Tiano's has an open kitchen, meaning it can be seen by diners,  In fact, as we waited to be seated, we could observe the directing of the food servers with a certain amount of stress evident.  I'll bet if they were behind a wall, there'd be some outright yelling going on!  I overheard one server asking, "Which table is table 2?"  I mean DUH!??!  Surely they were briefed before opening?  I could understand forgetting which was table 14, but 2??  Table 2, it turns out, was just ten feet away...the second table from the serving area.  Then I heard the manager saying "she's going to the wrong table!"  Fun stuff like that.

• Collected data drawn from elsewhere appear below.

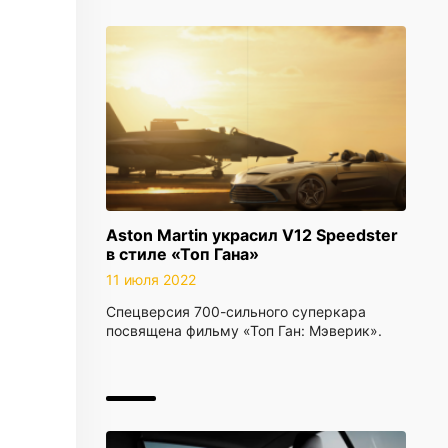
Aston Martin украсил V12 Speedster
в стиле «Топ Гана»
11 июля 2022
Спецверсия 700-сильного суперкара
посвящена фильму «Топ Ган: Мэверик».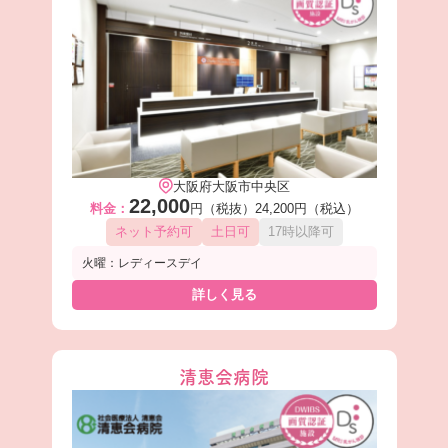
大阪府大阪市中央区
22,000
料金：
円（税抜）
24,200円（税込）
ネット予約可
土日可
17時以降可
火曜：レディースデイ
詳しく見る
清恵会病院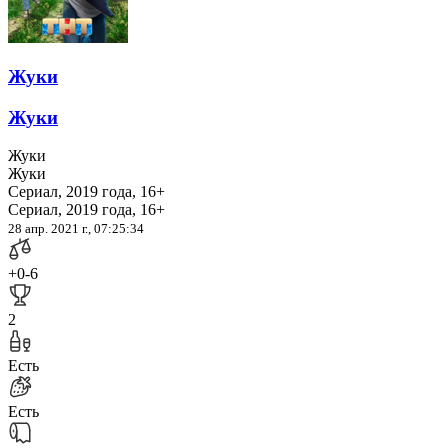
Жуки
Жуки
Жуки
Жуки
Сериал, 2019 года, 16+
Сериал, 2019 года, 16+
28 апр. 2021 г., 07:25:34
+0
-6
2
Есть
Есть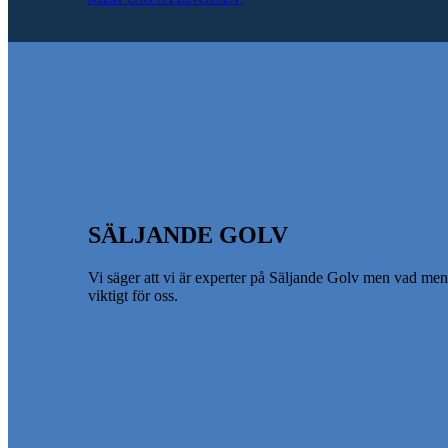
SÄLJANDE GOLV
Vi säger att vi är experter på Säljande Golv men vad men
viktigt för oss.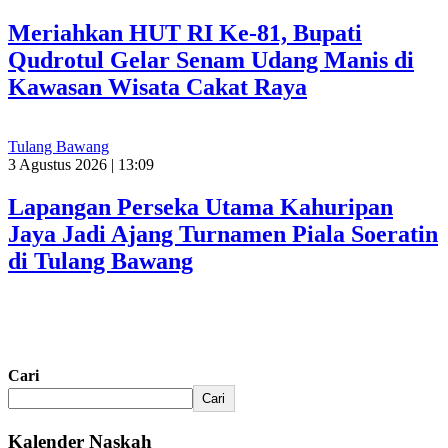
Meriahkan HUT RI Ke-81, Bupati
Qudrotul Gelar Senam Udang Manis di
Kawasan Wisata Cakat Raya
Tulang Bawang
3 Agustus 2026 | 13:09
Lapangan Perseka Utama Kahuripan
Jaya Jadi Ajang Turnamen Piala Soeratin
di Tulang Bawang
Cari
Cari
Kalender Naskah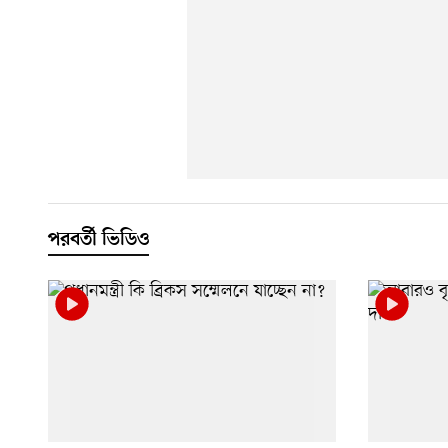
পরবর্তী ভিডিও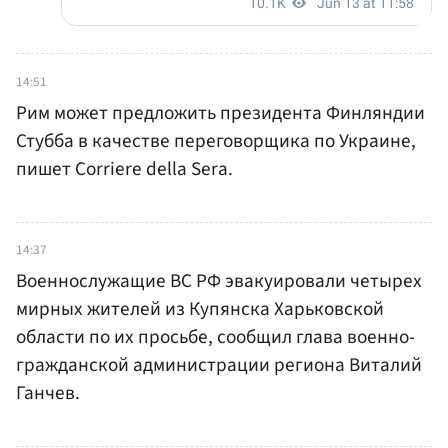
14:51
Рим может предложить президента Финляндии
Стубба в качестве переговорщика по Украине,
пишет Corriere della Sera.
14:37
Военнослужащие ВС РФ эвакуировали четырех
мирных жителей из Купянска Харьковской
области по их просьбе, сообщил глава военно-
гражданской администрации региона Виталий
Ганчев.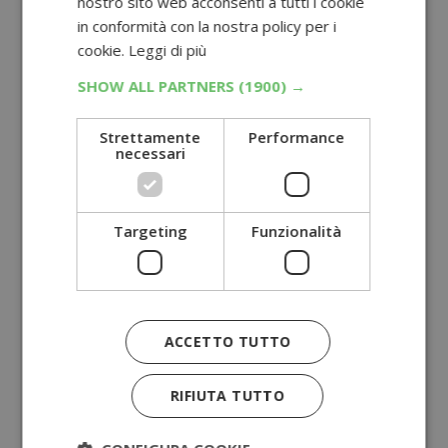
nostro sito web acconsenti a tutti i cookie
in conformità con la nostra policy per i
cookie.
Leggi di più
SHOW ALL PARTNERS
(1900) →
Strettamente
Performance
necessari
Targeting
Funzionalità
ACCETTO TUTTO
RIFIUTA TUTTO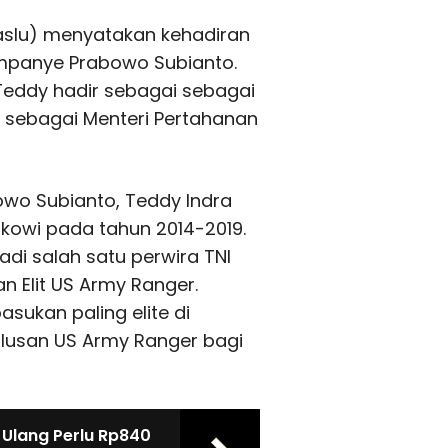
waslu) menyatakan kehadiran
ampanye Prabowo Subianto.
eddy hadir sebagai sebagai
sebagai Menteri Pertahanan
wo Subianto, Teddy Indra
okowi pada tahun 2014-2019.
di salah satu perwira TNI
an Elit US Army Ranger.
sukan paling elite di
ulusan US Army Ranger bagi
Ulang Perlu Rp840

Chef's Chopped Salad...yummy!
When we got our table, I was relieved to see it was a good distance away from the serving area.  Our waitress came quite promptly to take our order, but way too soon.  We asked for "a couple of minutes" and ten minutes later she wasn't back.  It's not like she was that busy either.  We observed her wandering--not rushing--back and forth not even glancing in our direction.  When we finally caught her attention, it was obvious she had totally forgotten about us--no, we weren't in the back corner.  She also got Jordan's order wrong.  She's lucky she's cute and she did apologize nicely.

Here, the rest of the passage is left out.